So, you know, it wasn't till I kind of really gave it, it's the, the importance that it deserved that I kind of went down this path of writing my book and things like that. but like I said, it took me an embarrassingly long time to actually realize that.

So, you know, when it comes to IAM access, you know, it really is the, the important thing in your permissions kind of, design and set up, you know, and we talk a little bit more. think we touched on a bit that, you know, identity is a new perimeter. You know, we touched on networks before and it used to be the network was a perimeter and, you really spent a lot of time designing your networks, protecting your networks, ensuring things that weren't publicly accessible.

And I don't feel like we've done the same thing to our identities yet. I think it's getting better. I think we're seeing it a lot more in terms of like data perimeters now that everyone's like, you know, really paying attention to their data.

Now we're starting to apply some of those similar concepts, but to the identity, because the reality is in the cloud, the right identity can change the network. The right identity can do whatever it wants. And in AWS terms, that's IAM. That's saying, hey, if you have the ability to create IAM resources, if you have the ability to attach policies to things, you can escalate your privileges and do pretty much whatever you want. Yeah, you might have to jump through a few hoops to get to it, but you can do it.

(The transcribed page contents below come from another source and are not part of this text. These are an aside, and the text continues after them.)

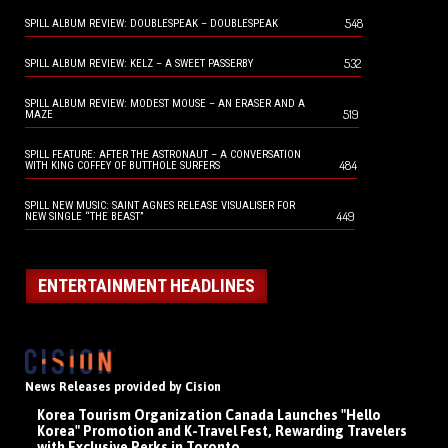
548
SPILL ALBUM REVIEW: DOUBLESPEAK – DOUBLESPEAK
532
SPILL ALBUM REVIEW: KELZ – A SWEET PASSERBY
SPILL ALBUM REVIEW: MODEST MOUSE – AN ERASER AND A
519
MAZE
SPILL FEATURE: AFTER THE ASTRONAUT – A CONVERSATION
484
WITH KING COFFEY OF BUTTHOLE SURFERS
SPILL NEW MUSIC: SAINT AGNES RELEASE VISUALISER FOR
449
NEW SINGLE “THE BEAST”
ENTERTAINMENT HEADLINES
News Releases provided by Cision
Korea Tourism Organization Canada Launches "Hello
Korea" Promotion and K-Travel Fest, Rewarding Travelers
with Exclusive Perks in Toronto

And, you know… specifically in AWS terms, this is what think permissions boundaries are really meant for. You can use them to do other things, but I the primary use of permissions boundaries is to allow a subset of IAM functionality. Say, hey, you can create a role, for example, for your serverless function, but the role can only do these things.

So it's that kind of… second layer of defense instead of saying, here you go, you can just create IM functions because I know you need to do it for your service application. So there are ways to mitigate this. They're not necessarily easy to do.

In this case, in this example specifically, I'd say a much easier solution would be to give developers or teams their own AWS accounts and just say, hey, it's your account. If you do something silly in it, well, you'll have to clean up your own mess.

Unfortunately, if you're in an environment where you have multiple teams, you can't really do that or you won't have much fun if you do do that. So yeah, this is the thing where you have to treat it with the respect it deserves and probably spend some time setting it up in a way that makes sense.

Host: So I think, you touched on again, like the boundary, defining your boundary and also maybe like having data parameter and things like that so that you are, even though you are providing permissions to someone to, let's say, create role or something like that, they have a boundary even for that, like what type of roles they can create or what type of permissions they can assign to those roles. So that in a way helps you keep a check on what's going on in your IAM.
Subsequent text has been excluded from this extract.